Your answer consists of the lines in the data that contain "trước". Copy each of them.
━━━━━ MATERIAL TO PROCESS
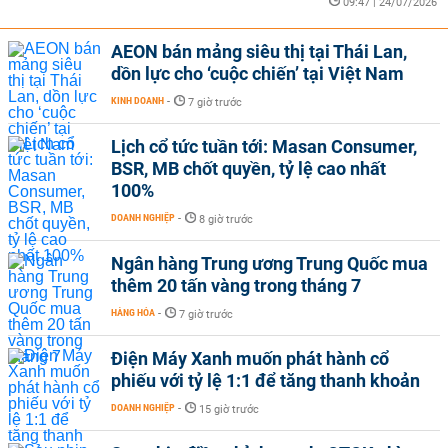
09:47 | 24/07/2026
AEON bán mảng siêu thị tại Thái Lan,
dồn lực cho ‘cuộc chiến’ tại Việt Nam
KINH DOANH
-
7 giờ trước
Lịch cổ tức tuần tới: Masan Consumer,
BSR, MB chốt quyền, tỷ lệ cao nhất
100%
DOANH NGHIỆP
-
8 giờ trước
Ngân hàng Trung ương Trung Quốc mua
thêm 20 tấn vàng trong tháng 7
HÀNG HÓA
-
7 giờ trước
Điện Máy Xanh muốn phát hành cổ
phiếu với tỷ lệ 1:1 để tăng thanh khoản
DOANH NGHIỆP
-
15 giờ trước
━━━━━━━━━━
▶ [SOLUTION]:
7 giờ trước
8 giờ trước
7 giờ trước
15 giờ trước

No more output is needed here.